Intervention à la plénière du Congrès des Verts Mondiaux sur la Biodiversité
Pauvreté, biodiversité et agrocarburants
Sao Paulo, 3 mai 2008
LANGUE ET TRADUCTIONS DE L’ARTICLE :
Langue de cet article : français
  • English  :

    How can we dedicate land to biofuel production when 25,000 people are dying from hunger each day, asks Alain Lipietz

Nous allons à la famine ! Ce titre d’un des premiers livres de René Dumont, anticipait de 31 ans son dernier livre, Famines, le retour, et la réalité de cette année 2008. René Dumont, l’un des plus grands agronomes du XXème siècle et fondateur de l’écologie politique, prophétisait qu’un modèle de développement productiviste, guidé par la loi du profit, aboutirait nécessairement à des famines généralisées.

Le dernier rapport de la FAO signale que 37 pays sont actuellement victimes d’une grave crise alimentaire, alors même qu’aucun d’eux n’est touché par un "accident climatique" particulier (sécheresse exceptionnelle, inondation). Non : simplement ils ont abandonné, sous injonction des organismes internationaux, leur souveraineté alimentaire. Et depuis deux ans le prix mondial des aliments a explosé, sous le coup de 3 facteurs : le changement climatique, l’apparition de nouvelles couches moyennes dans les pays "émergents" qui se convertissent à la viande (et la Terre est 20 fois moins productive en protéine animales qu’en protéines végétales) et... le développement des agrocaburants pour "nourrir les voitures".

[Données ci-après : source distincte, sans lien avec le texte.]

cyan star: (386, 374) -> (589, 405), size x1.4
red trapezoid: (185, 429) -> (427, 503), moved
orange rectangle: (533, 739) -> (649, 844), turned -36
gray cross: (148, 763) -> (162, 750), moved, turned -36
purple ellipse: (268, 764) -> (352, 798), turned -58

Ce développement des agrocarburants n’a pas seulement pour effet de réduire à la famine les plus démunis. Il se fait au détriment des droits sur leurs terres des communautés paysannes (je pense aux 4 millions d’hectares volés par les paramilitaires colombiens et replantés en palmiers à huile). Il se fait au détriment de la biodiversité, des dernières forêts primitives, comme en Indonésie où disparaissent les écosystème des orangs-outangs, des zones floristiques de l’Union européenne.

Et pourtant, il y a encore deux ans, le développement des agrocarbrants était présenté comme la solution miracle contre la raréfaction des réserves en pétrole et dans la lutte contre l’effet de serre. L’Union européenne surenchérissait en objectifs de plus en plus ambitieux !

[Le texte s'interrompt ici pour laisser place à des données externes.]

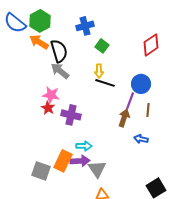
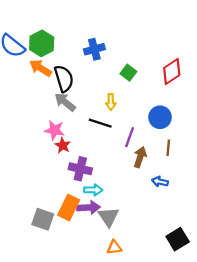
green square: (102, 46) -> (128, 73), moved
black line: (105, 83) -> (100, 123), moved
purple line: (130, 101) -> (130, 137), moved
red star: (48, 108) -> (63, 145), moved
purple cross: (71, 115) -> (80, 169), moved

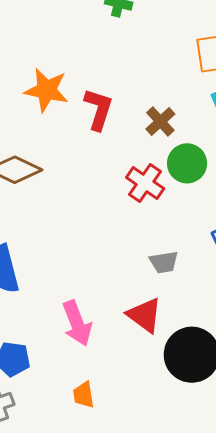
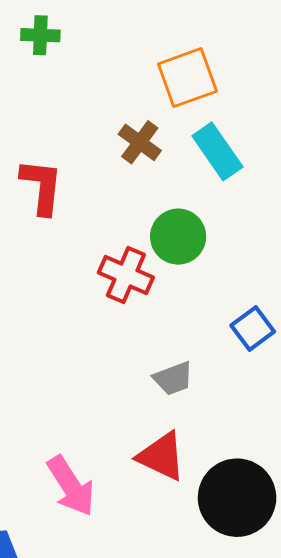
brown cross: (160, 121) -> (140, 142), moved

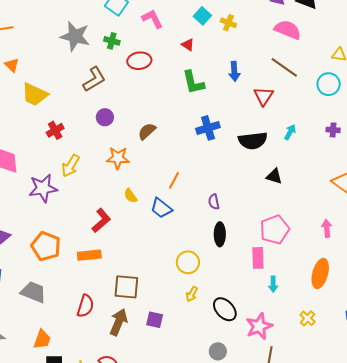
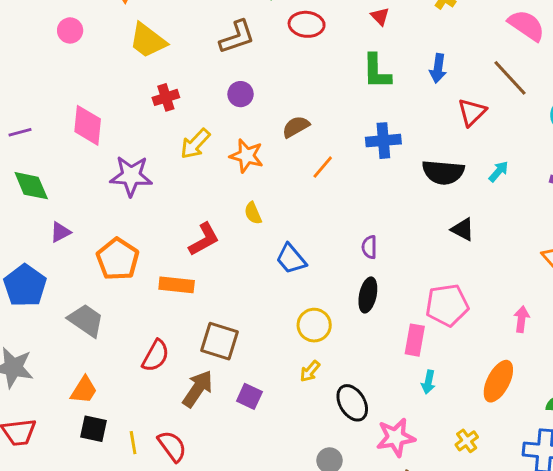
yellow arrow: (70, 166) -> (195, 144), moved
orange line: (174, 180) -> (323, 167), moved
blue trapezoid: (161, 208) -> (291, 259), moved

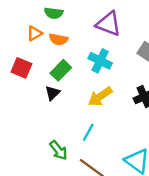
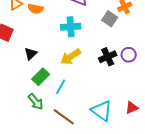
cyan cross: (100, 61) -> (71, 27), turned -30
green rectangle: (61, 70) -> (41, 77), moved

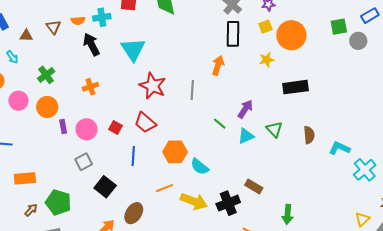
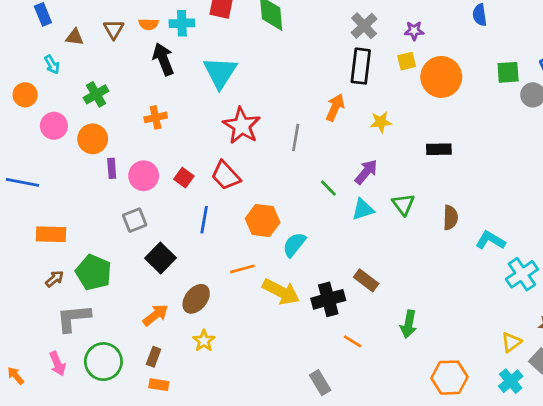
yellow star: (267, 60) -> (381, 122), moved
black rectangle: (295, 87) -> (439, 149), size x0.7
cyan semicircle: (200, 167) -> (294, 245), turned 84

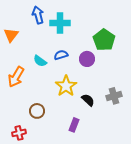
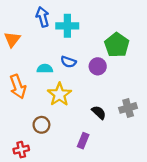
blue semicircle: (61, 55) -> (68, 62), turned -144
cyan semicircle: (40, 61) -> (45, 69), turned 144
orange arrow: (16, 77) -> (18, 87), turned -50
yellow star: (66, 86) -> (59, 94), moved

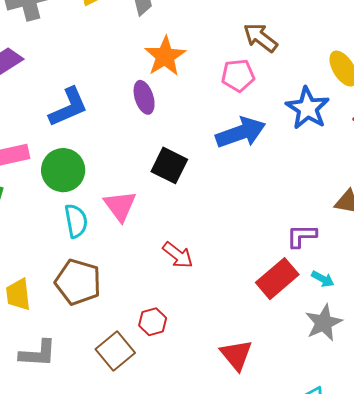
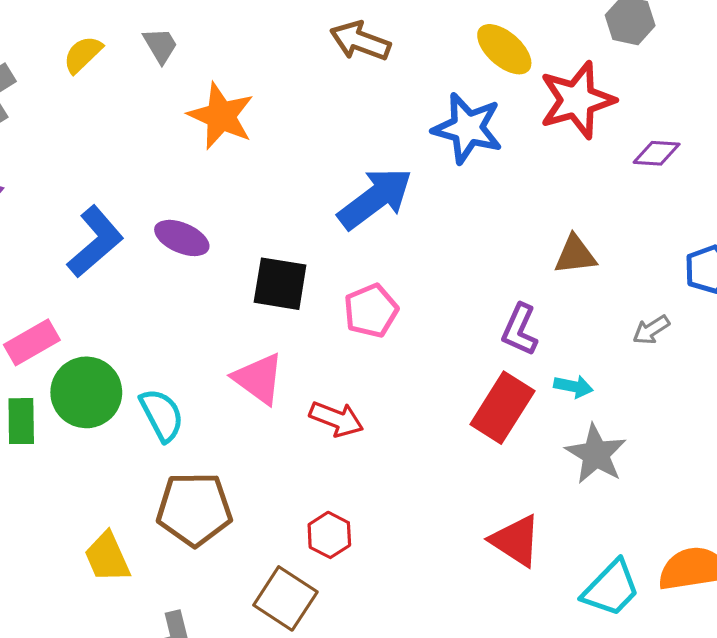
pink pentagon: (238, 75) -> (371, 311), moved
purple ellipse: (144, 97) -> (182, 238), moved, turned -32
green circle: (63, 170) -> (86, 392), moved
pink triangle: (120, 206) -> (259, 379), moved
purple L-shape: (302, 236) -> (520, 330), turned -48
red triangle: (236, 355) -> (516, 541), moved

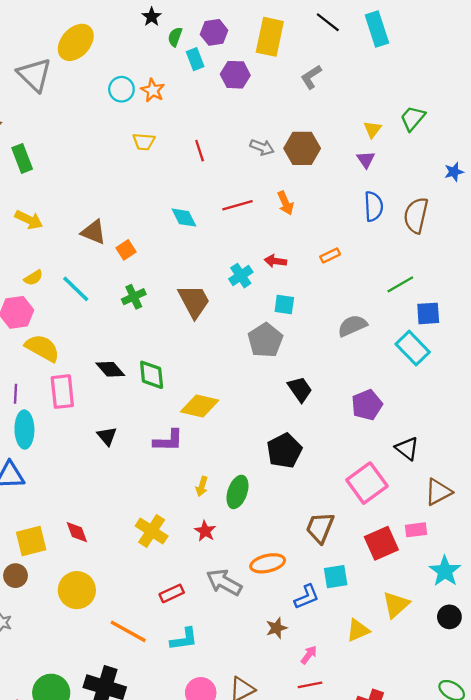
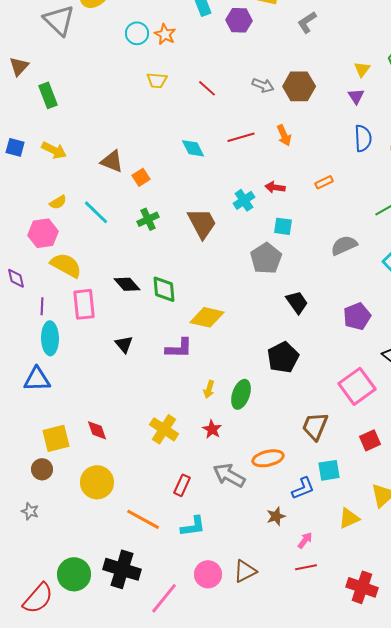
red line: (200, 151) -> (207, 88), turned -30
red square: (381, 543) -> (370, 440), size x0.7
red rectangle: (172, 593) -> (182, 485), turned -40

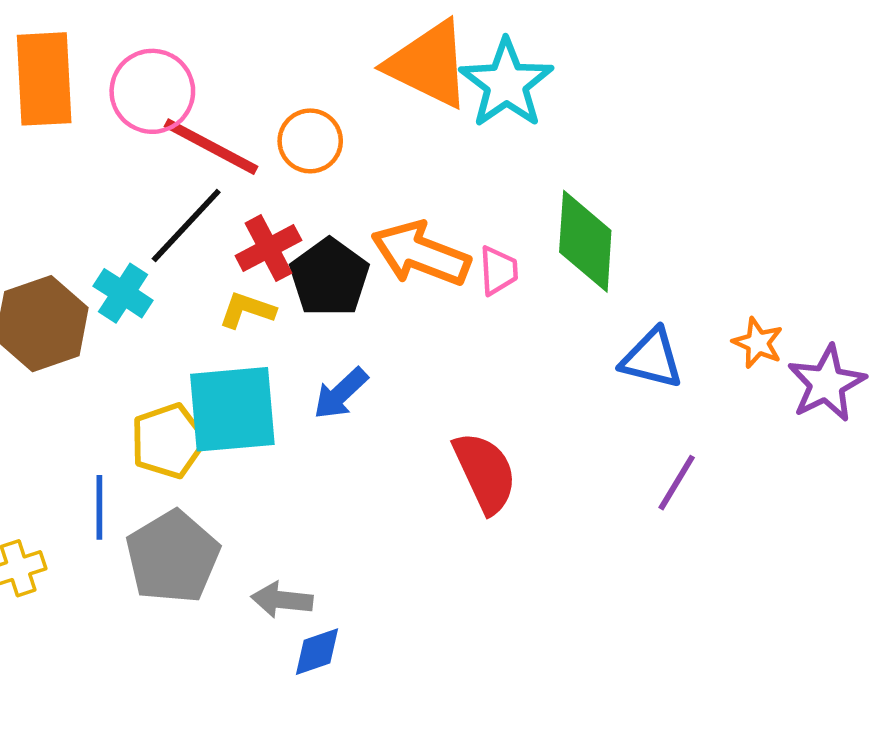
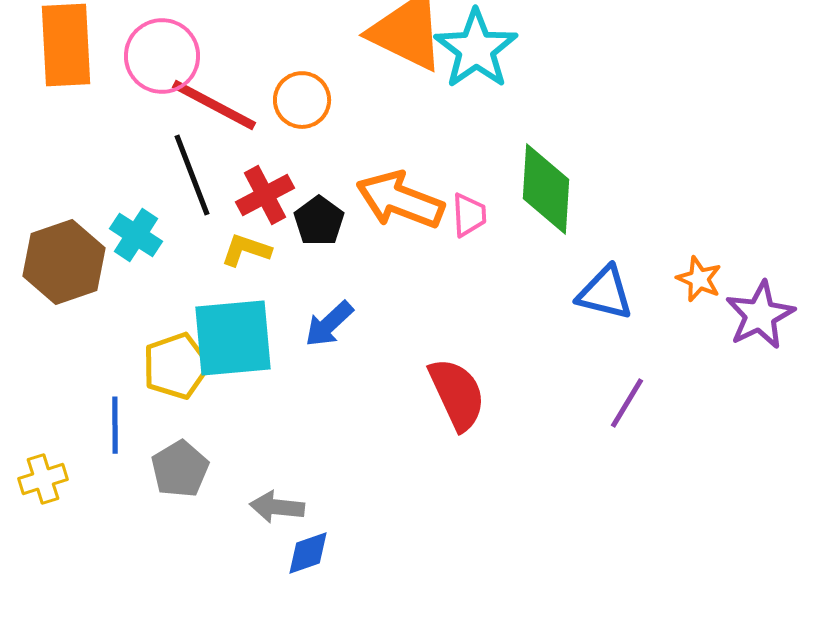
black line: (186, 225) -> (192, 175), turned -64
black pentagon: (329, 277) -> (319, 221), size x0.7
gray pentagon: (173, 557) -> (180, 469), size x0.7

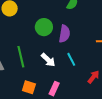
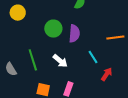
cyan line: (71, 59) -> (93, 57), moved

Le revirement quasi-unanime des positions officielles vis à vis des agrocarburants que l’on peut observer ces derniers mois est une première victoire. Il ne faut toutefois pas relâcher nos efforts. Il nous faut continuer à échanger nos points de vues, nos expériences, à les affiner, à convaincre. Car le combat n’est pas terminé et la route ne fut pas facile !

Je vais vous le montrer par un bref historique de la législation européenne en matière d’agrocaburants, avant de vous exposer la position des Verts français sur les biocarburants.

Tout "commence" en mai 2003, avec l’adoption par l’Union européenne de la directive visant à promouvoir l’utilisation des biocarburants (1). Cette directive incite les Etats membres à fixer des objectifs indicatifs pour l’introduction d’une part minimale de biocarburants sur le marché : 2% en 2005 et 5,75% en 2010. Pour le groupe Vert au Parlement européen, c’est une victoire. Mais nous, nous pensions à la transformation en carburant, par fermentation, des déchets végétaux !

En mars 2007, dans le cadre de proposition de révision de cette même directive par la Commission européenne, les dirigeants gouvernementaux européens s’engagent lors d’un Sommet à respecter l’objectif contraignant minimum selon lequel, dans chaque Etat membre, 10 % des carburants pour les transports devront être des biocarburants d’ici 2020. Cette décision fait suite au vote du Parlement européen, le 14 décembre 2006.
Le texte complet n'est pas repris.